_Goal of the exercise:_ Once the line containing "Agriculture" is found in the entries below, restate it and each following line word for word, stopping after the line containing "Sewerage Trea".

_Data excerpts:_
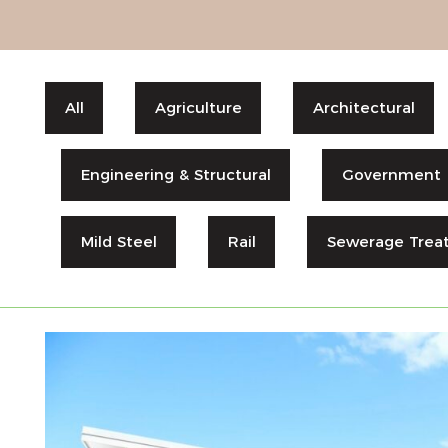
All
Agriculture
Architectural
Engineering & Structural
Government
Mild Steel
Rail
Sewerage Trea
==
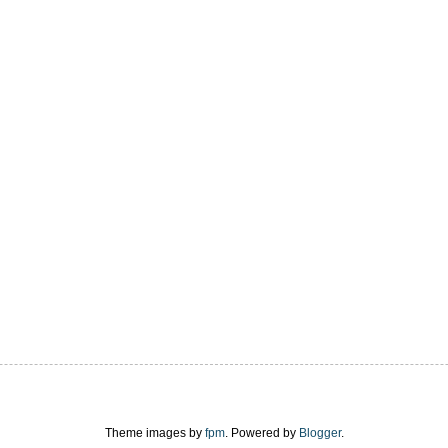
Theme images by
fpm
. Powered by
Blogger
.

_Result of the exercise:_
Agriculture
Architectural
Engineering & Structural
Government
Mild Steel
Rail
Sewerage Trea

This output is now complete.